Pensions - Articles - Pension pause warning as pay packets squeezed again in April


April’s pay packets are set to be hit with triple whammy of soaring inflation, a freeze in income tax thresholds and the UK-wide increase in National Insurance contributions. Aegon highlights long-term impact of pausing pensions contributions amid cost-of-living squeeze. For a 25-year-old on average earnings, pausing contributions for one year could mean missing out on £4,600 at retirement, a three-year pause could mean missing out on £13,600 (in today’s money terms)

 Many employees will see take-home squeezed further in April as any pay rises are likely to be wiped out by soaring inflation, the continued freeze in income tax thresholds and the increase in National Insurance rates. Aegon highlights how those tempted to pause pension contributions to ease financial pressures could miss out on thousands of pounds in retirement.

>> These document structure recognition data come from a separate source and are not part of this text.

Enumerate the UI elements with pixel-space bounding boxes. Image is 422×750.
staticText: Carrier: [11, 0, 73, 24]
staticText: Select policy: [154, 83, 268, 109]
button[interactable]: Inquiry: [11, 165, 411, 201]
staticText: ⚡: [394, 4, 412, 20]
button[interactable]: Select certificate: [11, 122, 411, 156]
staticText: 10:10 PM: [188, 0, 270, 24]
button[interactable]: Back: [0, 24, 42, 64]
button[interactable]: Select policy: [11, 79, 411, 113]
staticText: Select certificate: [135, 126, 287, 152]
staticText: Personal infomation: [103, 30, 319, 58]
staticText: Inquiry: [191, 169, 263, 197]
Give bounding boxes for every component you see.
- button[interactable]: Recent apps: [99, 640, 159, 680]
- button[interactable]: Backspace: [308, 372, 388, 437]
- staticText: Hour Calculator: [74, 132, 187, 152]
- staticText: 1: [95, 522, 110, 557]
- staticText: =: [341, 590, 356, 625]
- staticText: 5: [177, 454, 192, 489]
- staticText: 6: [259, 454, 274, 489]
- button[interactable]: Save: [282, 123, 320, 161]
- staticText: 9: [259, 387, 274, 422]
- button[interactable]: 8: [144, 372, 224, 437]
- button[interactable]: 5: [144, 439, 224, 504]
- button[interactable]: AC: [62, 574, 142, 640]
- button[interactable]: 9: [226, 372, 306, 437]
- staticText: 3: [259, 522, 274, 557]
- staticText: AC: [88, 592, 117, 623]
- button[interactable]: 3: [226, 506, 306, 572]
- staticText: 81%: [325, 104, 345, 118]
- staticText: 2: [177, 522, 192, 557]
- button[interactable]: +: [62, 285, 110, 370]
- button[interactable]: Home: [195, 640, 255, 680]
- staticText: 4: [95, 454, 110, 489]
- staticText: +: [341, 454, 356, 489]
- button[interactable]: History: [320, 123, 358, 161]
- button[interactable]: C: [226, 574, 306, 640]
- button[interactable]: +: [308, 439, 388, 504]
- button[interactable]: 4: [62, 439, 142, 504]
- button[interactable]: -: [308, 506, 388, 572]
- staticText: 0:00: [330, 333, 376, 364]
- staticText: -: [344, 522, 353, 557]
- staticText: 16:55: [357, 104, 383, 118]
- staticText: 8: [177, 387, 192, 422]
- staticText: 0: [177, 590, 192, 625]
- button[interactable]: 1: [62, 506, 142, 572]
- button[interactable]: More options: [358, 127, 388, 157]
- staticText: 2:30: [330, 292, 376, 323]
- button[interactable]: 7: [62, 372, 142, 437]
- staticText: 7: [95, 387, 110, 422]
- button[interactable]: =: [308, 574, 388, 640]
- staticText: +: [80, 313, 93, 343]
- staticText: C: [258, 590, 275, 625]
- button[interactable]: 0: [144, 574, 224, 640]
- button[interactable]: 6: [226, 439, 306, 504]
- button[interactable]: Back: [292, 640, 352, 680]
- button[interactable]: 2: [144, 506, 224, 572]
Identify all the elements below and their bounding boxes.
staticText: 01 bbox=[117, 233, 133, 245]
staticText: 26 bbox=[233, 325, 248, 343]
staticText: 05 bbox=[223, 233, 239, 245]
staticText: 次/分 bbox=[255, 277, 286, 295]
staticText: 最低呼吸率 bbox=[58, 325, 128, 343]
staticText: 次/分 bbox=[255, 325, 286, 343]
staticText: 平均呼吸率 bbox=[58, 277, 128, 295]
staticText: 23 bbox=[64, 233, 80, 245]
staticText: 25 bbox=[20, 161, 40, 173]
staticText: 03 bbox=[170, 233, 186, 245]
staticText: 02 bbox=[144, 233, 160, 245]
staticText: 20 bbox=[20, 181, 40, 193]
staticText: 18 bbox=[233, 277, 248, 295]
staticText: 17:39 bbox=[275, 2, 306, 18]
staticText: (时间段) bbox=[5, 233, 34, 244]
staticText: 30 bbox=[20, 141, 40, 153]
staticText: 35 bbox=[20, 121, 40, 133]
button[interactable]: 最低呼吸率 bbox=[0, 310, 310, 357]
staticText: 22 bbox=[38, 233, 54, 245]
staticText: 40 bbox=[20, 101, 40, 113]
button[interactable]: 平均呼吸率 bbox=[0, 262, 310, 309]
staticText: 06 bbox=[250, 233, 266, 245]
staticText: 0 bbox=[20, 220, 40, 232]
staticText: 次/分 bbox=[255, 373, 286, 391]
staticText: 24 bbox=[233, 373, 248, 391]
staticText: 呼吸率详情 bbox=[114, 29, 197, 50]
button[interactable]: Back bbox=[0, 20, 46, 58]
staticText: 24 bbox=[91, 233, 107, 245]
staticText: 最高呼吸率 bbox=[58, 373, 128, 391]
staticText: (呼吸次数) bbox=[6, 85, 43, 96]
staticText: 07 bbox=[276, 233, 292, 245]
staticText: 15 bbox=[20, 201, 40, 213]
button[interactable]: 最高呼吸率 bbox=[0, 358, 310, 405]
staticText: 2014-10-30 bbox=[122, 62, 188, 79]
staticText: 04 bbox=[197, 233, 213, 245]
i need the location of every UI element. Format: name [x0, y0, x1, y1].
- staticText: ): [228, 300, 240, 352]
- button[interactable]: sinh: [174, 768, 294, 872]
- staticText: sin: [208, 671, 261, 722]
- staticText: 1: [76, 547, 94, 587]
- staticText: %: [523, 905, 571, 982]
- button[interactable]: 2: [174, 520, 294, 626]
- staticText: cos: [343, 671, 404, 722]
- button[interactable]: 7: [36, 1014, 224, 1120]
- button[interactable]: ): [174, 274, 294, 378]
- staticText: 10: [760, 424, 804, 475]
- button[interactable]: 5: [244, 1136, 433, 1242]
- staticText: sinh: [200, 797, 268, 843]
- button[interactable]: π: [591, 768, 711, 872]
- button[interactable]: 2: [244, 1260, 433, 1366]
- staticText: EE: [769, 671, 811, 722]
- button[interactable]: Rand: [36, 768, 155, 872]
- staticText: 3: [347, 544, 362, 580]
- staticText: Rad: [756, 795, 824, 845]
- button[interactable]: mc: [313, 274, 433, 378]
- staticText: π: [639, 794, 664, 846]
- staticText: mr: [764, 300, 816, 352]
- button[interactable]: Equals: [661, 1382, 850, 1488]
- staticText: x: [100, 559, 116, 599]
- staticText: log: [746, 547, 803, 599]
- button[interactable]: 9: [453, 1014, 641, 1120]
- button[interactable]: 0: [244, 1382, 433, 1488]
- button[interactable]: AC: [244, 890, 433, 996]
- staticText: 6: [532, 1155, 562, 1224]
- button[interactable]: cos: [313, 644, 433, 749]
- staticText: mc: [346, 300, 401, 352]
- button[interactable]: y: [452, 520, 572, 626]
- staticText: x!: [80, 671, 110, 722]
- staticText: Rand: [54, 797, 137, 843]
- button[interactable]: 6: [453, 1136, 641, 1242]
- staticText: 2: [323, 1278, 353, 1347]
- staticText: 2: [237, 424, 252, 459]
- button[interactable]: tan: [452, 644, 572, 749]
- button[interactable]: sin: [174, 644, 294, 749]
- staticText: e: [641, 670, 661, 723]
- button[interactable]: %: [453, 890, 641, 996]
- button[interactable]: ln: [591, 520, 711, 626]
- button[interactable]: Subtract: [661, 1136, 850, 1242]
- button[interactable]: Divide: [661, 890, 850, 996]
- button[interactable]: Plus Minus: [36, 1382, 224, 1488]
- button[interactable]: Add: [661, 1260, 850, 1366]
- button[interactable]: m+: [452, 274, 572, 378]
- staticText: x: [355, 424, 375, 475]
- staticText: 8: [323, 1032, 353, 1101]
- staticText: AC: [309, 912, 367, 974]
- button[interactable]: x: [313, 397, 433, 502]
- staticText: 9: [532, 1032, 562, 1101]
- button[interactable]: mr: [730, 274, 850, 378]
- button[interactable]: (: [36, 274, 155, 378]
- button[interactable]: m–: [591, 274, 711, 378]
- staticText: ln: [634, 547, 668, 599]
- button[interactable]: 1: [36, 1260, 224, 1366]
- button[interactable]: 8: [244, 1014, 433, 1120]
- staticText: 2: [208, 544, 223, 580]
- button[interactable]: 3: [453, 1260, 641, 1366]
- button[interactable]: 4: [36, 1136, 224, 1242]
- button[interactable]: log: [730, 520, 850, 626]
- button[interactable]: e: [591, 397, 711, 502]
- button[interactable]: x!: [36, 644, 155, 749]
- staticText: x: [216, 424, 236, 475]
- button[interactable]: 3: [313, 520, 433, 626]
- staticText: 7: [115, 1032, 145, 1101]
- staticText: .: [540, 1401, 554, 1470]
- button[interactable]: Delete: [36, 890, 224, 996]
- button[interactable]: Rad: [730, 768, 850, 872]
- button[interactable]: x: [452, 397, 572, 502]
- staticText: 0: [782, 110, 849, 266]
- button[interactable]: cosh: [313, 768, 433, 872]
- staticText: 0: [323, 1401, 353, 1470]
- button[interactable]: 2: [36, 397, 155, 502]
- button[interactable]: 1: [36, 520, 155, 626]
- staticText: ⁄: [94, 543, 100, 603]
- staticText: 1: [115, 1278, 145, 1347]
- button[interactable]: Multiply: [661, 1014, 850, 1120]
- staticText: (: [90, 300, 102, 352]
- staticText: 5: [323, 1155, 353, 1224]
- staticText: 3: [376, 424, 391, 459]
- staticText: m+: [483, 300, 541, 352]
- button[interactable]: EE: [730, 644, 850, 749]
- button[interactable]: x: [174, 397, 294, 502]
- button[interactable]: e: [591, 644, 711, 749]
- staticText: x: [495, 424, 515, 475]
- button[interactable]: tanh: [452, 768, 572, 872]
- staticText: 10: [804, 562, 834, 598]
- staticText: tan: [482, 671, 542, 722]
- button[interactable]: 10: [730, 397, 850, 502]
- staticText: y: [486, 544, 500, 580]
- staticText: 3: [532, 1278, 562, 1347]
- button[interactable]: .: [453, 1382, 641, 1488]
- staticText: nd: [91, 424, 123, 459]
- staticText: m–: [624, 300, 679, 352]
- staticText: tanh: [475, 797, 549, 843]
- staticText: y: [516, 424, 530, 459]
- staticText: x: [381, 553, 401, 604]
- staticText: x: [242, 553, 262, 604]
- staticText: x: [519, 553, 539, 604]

 The latest inflation rate shows CPI is currently sitting at a 30-year high of 7%, 3% above average wage growth, and is set to rise further as April’s energy price cap increase bites in the coming months.

 Despite the climate of rampant inflation, the Chancellor has stuck to his previous decision not to increase income tax thresholds, which have been frozen at their 2020/21 rates until April 2026. While in the past such ‘stealth tax’ measures have often gone unnoticed, soaring inflation and even modest wage rises will push many more taxpayers into higher tax brackets over time. Many employees who receive a pay rise this April could find themselves paying a larger proportion of their salary in income tax.

 Alongside this, employees will see the impact of the UK-wide National Insurance rate increase for the first time in April payslips as the 1.25 percentage point rise takes effect. The rise will mean a reduction in employees’ take-home pay as well as an increase in employers’ payroll costs. From July 2022, however, some employees will see this remedied as an increase in the NI threshold from £9,880 to £12,570 will offset some, if not all, of April’s NI rate rise.

 Pausing pension contributions

 With pay packets squeezed, some people may look for ways to relieve financial pressures in the coming months. They could be tempted to pause workplace pension contributions for a period to boost take-home pay. However, stopping pension contributions isn’t a decision to be taken lightly and those tempted should consider the long-term consequences.

 Aegon analysis shows a one-year pension contribution break could mean a 25-year-old on average earnings, and contributing the minimum auto-enrolment level, could miss out on £4,600 at state pension age (in today’s money terms). Pausing pension contributions for two years could mean missing out on £9,100 and three years could mean missing out on £13,600. This assumes, as is highly likely, their employer also stops contributions to their pension.
 

 Table 1 - Aegon Analysis, April 2022. Values in today’s money terms adjusted for 2% inflation. Assumes: Pension break begins Age 25, total pension contribution 8%, Salary £29k increasing 3% annually, investment growth 4.25% (incl. fees)

 For this same employee, a one-year pension break would mean missing out on £683 of contributions from their employer. Forfeiting these valuable contributions effectively means you lose out on ‘free’ money from the employer which can boost retirement savings significantly. The monthly saving from take-home pay would be £75.

 Kate Smith, Head of Pensions at Aegon comments: “When people’s pay for April hits their bank accounts, it will drive home the impact of the cost-of-living squeeze. Following the government’s announcement last September that National Insurance rates would rise by 1.25p in the pound to support the NHS and social care funding, April has been earmarked as the month when employees would see their tax burden rise.

 “This is being compounded by the continued freeze on income tax bands dragging more people into paying a larger proportion of their salary on income tax as wages rise. However, since these decisions were made, inflation has risen to a 30-year high eroding the purchasing power of take-home pay at an alarming rate.”

 “This ‘triple whammy’ of factors hitting April’s pay packets will no doubt cause people to look to areas that can ease the financial pressures. However, those looking to cut back on their pension contributions should carefully consider the long-term effects before making any decisions. While there may be a small immediate boost to take-home pay, Aegon analysis shows it could leave you thousands of pounds worse off in retirement. What’s more, employees who pause pension contributions will very likely lose valuable employer contributions which help to boost retirement savings.”